In the present embodiment of the invention, tripping of the circuit breaker is controlled by means of the temperature sensing assembly 16. This is accomplished by means of the magnetic force of a magnet 104. In this regard, it is known that as the curie temperature of a material is approached, the magnetic properties of the material will be reduced resulting in a loss of attraction to the magnet. The metal element 105 of the present invention is immersed in the insulating fluid of the transformer and operatively positioned to sense the heat of a fault current on the primary of the transformer. The element will thus respond to both the temperature of the fluid as well as the temperature of a fault current on the primary side of the transformer.
Referring to FIGS. 2, 4, and 5, the trip assembly 16 includes a bell crank 110 pivotally mounted on a pin 112 in the frame 12. The magnet 104 is mounted on one end of the bell crank in a position to engage the metal element 105. The element 105 (FIG. 10) is bent to form a folded coil 107 with electrical insulation provided between the folds. The coil metal element 105 is connected in series with the primary lines 24 and 26.

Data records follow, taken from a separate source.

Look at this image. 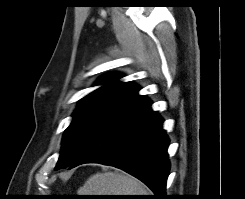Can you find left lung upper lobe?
<instances>
[{
  "mask_svg": "<svg viewBox=\"0 0 245 199\" xmlns=\"http://www.w3.org/2000/svg\"><path fill=\"white\" fill-rule=\"evenodd\" d=\"M120 78L118 74L103 77L97 84L104 85L81 100L64 134L55 169L70 166L108 122L141 97L137 85L117 81Z\"/></svg>",
  "mask_w": 245,
  "mask_h": 199,
  "instance_id": "left-lung-upper-lobe-1",
  "label": "left lung upper lobe"
}]
</instances>
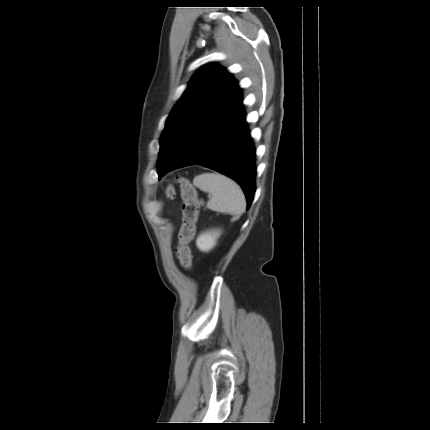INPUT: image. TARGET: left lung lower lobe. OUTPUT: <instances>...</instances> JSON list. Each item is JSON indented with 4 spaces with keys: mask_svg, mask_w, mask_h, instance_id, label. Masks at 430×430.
<instances>
[{
    "mask_svg": "<svg viewBox=\"0 0 430 430\" xmlns=\"http://www.w3.org/2000/svg\"><path fill=\"white\" fill-rule=\"evenodd\" d=\"M188 165H202L234 179L249 207L255 193L256 165L245 114L230 119L211 114L200 119L189 138L158 168L159 178Z\"/></svg>",
    "mask_w": 430,
    "mask_h": 430,
    "instance_id": "obj_1",
    "label": "left lung lower lobe"
}]
</instances>
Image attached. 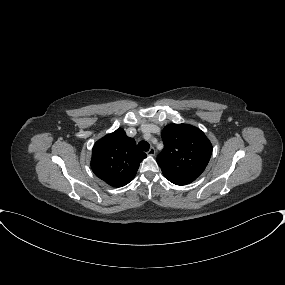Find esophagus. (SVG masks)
I'll use <instances>...</instances> for the list:
<instances>
[{
  "instance_id": "1",
  "label": "esophagus",
  "mask_w": 285,
  "mask_h": 285,
  "mask_svg": "<svg viewBox=\"0 0 285 285\" xmlns=\"http://www.w3.org/2000/svg\"><path fill=\"white\" fill-rule=\"evenodd\" d=\"M155 153H156V151H155V148H154V147H151V148L149 149V151L147 152V154H148L149 156H154Z\"/></svg>"
}]
</instances>
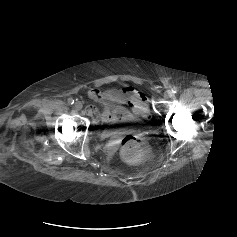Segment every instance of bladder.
Here are the masks:
<instances>
[{
    "label": "bladder",
    "mask_w": 237,
    "mask_h": 237,
    "mask_svg": "<svg viewBox=\"0 0 237 237\" xmlns=\"http://www.w3.org/2000/svg\"><path fill=\"white\" fill-rule=\"evenodd\" d=\"M131 124H133L132 120L118 121L115 124H113L112 128L110 129V132L114 133L118 129L125 127V126H129Z\"/></svg>",
    "instance_id": "31cf9c89"
}]
</instances>
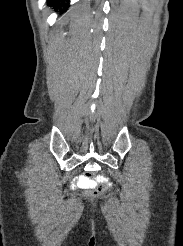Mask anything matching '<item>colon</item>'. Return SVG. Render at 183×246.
Listing matches in <instances>:
<instances>
[{"label": "colon", "instance_id": "5ec220e1", "mask_svg": "<svg viewBox=\"0 0 183 246\" xmlns=\"http://www.w3.org/2000/svg\"><path fill=\"white\" fill-rule=\"evenodd\" d=\"M85 174H88V179H93V175L96 174L95 170H86ZM108 182H94V180H90V184L87 186L88 191L86 192V196L88 198H93L99 196L103 190L107 187Z\"/></svg>", "mask_w": 183, "mask_h": 246}]
</instances>
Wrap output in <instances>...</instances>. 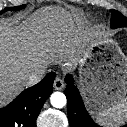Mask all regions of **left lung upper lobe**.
I'll use <instances>...</instances> for the list:
<instances>
[{
	"mask_svg": "<svg viewBox=\"0 0 127 127\" xmlns=\"http://www.w3.org/2000/svg\"><path fill=\"white\" fill-rule=\"evenodd\" d=\"M111 28L127 27V18L116 10H111Z\"/></svg>",
	"mask_w": 127,
	"mask_h": 127,
	"instance_id": "obj_1",
	"label": "left lung upper lobe"
}]
</instances>
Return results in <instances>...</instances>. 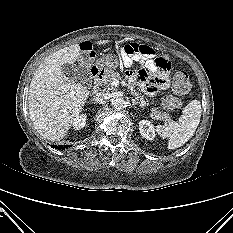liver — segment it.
Masks as SVG:
<instances>
[{"label": "liver", "mask_w": 233, "mask_h": 233, "mask_svg": "<svg viewBox=\"0 0 233 233\" xmlns=\"http://www.w3.org/2000/svg\"><path fill=\"white\" fill-rule=\"evenodd\" d=\"M107 43L109 40L97 42L98 45ZM79 57V44L60 49L39 65L31 80L29 115L34 128L45 139H62L89 96L86 87L71 81L62 72L63 65L73 64Z\"/></svg>", "instance_id": "liver-1"}]
</instances>
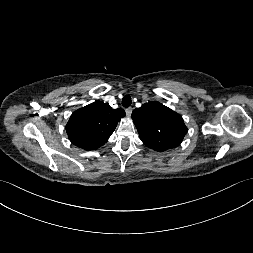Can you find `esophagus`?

Under normal load, the resistance of the folded coil 10 will increase the temperature of element 105 slightly. Under fault conditions an immediate temperature rise will occur in the folded coil 107. The bell crank 110 is provided with an actuating end 116 and a latch member 117. The bell crank 110 is biased by means of a spring 114 in a counterclockwise direction. The rotary motion of the bell crank 110 will disengage the latch member 117 from the cam 69 and will, then move the end 116 of the bell crank into engagement with the cam 69 of the trip lever 63. Continued rotation of the bell crank 110 will rotate the trip lever 63 clockwise pulling the rod 64 away from the lever arm 50.

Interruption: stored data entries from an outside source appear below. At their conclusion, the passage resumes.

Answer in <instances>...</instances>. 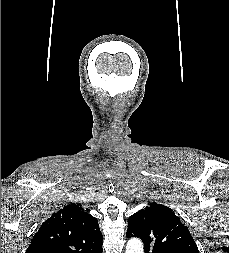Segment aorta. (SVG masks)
Segmentation results:
<instances>
[{
	"label": "aorta",
	"instance_id": "762f6f07",
	"mask_svg": "<svg viewBox=\"0 0 229 253\" xmlns=\"http://www.w3.org/2000/svg\"><path fill=\"white\" fill-rule=\"evenodd\" d=\"M126 253H143V244L139 239L133 238L127 242Z\"/></svg>",
	"mask_w": 229,
	"mask_h": 253
}]
</instances>
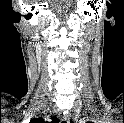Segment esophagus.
<instances>
[{"mask_svg":"<svg viewBox=\"0 0 124 123\" xmlns=\"http://www.w3.org/2000/svg\"><path fill=\"white\" fill-rule=\"evenodd\" d=\"M65 120L67 121V123H75V120L71 114H68L67 116H65Z\"/></svg>","mask_w":124,"mask_h":123,"instance_id":"1","label":"esophagus"}]
</instances>
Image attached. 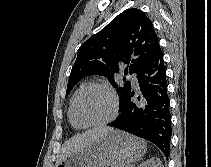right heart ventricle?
Instances as JSON below:
<instances>
[{
  "mask_svg": "<svg viewBox=\"0 0 211 167\" xmlns=\"http://www.w3.org/2000/svg\"><path fill=\"white\" fill-rule=\"evenodd\" d=\"M82 86H83V85H81L80 88H81ZM80 88H79V89H80ZM79 89H78V90H79ZM78 90H77V91H78ZM77 91H76V92H77ZM76 92L74 93V95L76 94ZM74 95L72 96V98H71V100H70V104H69V108H68V119H69V122H70V124L72 125L73 128L79 129V128H81V127L77 126V125L72 121L71 116H70L71 103H72V100H73Z\"/></svg>",
  "mask_w": 211,
  "mask_h": 167,
  "instance_id": "obj_1",
  "label": "right heart ventricle"
}]
</instances>
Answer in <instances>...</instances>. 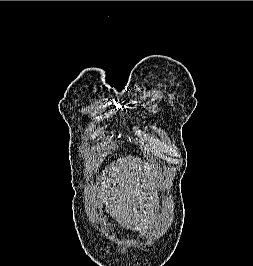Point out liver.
I'll return each mask as SVG.
<instances>
[{
	"instance_id": "liver-1",
	"label": "liver",
	"mask_w": 253,
	"mask_h": 266,
	"mask_svg": "<svg viewBox=\"0 0 253 266\" xmlns=\"http://www.w3.org/2000/svg\"><path fill=\"white\" fill-rule=\"evenodd\" d=\"M118 162L109 178H101L97 196L106 203L121 227L141 231L146 221V215L142 212L146 208L147 196L151 194L150 191L143 192V189L150 190L149 185H140L141 167L138 159L127 157Z\"/></svg>"
}]
</instances>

The bell crank 110 is prevented from rotating due to the bias of spring 114 by means of the magnet 104. The magnetic force of the magnet will hold the magnet against the element 105. In the event of a fault in the primary of the transformer, the temperature of the folded coil 107 will increase the temperature of the element 105 in relation to the fault current. The resistance of the folded coil 107 will produce an immediate rise in the temperature of the element 105. As the element temperature approaches the curie temperature, the magnetic holding force of the magnet will be reduced, thereby reducing the magnetic attraction of the magnet to the element and allowing the bell crank to rotate due to the bias of the spring 114. Obviously, the same condition will occur if the insulating fluid temperature reaches the curie temperature of the element.
The temperature sensing assembly 16 is reset on the counterclock wise rotation of the crank shaft 20 as seen in FIGS. 4 and 5. The eccentric section 102 of the crank shaft 20 will engage the cam 67 to rotate the trip lever 63 counterclockwise. The cam 69 of the trip lever 63 will engage the end 116 of the bell crank 110 rotating the bell crank 110 clockwise. As the magnet 104 is moved into close proximity to the element 105, the magnetic force of the magnet 104 will provide the final movement in resetting the temperature responsive assembly.
Although a magnet and a low curie temperature element has been described herein as the heat responsive means, it is within the contemplation of this invention to use other heat responsive devices such as a bimetal or a heat expandable device to rotate the trip lever 63. Any heat responsive device that provides a positive mechanical motion can be used as the means to release the trip assembly.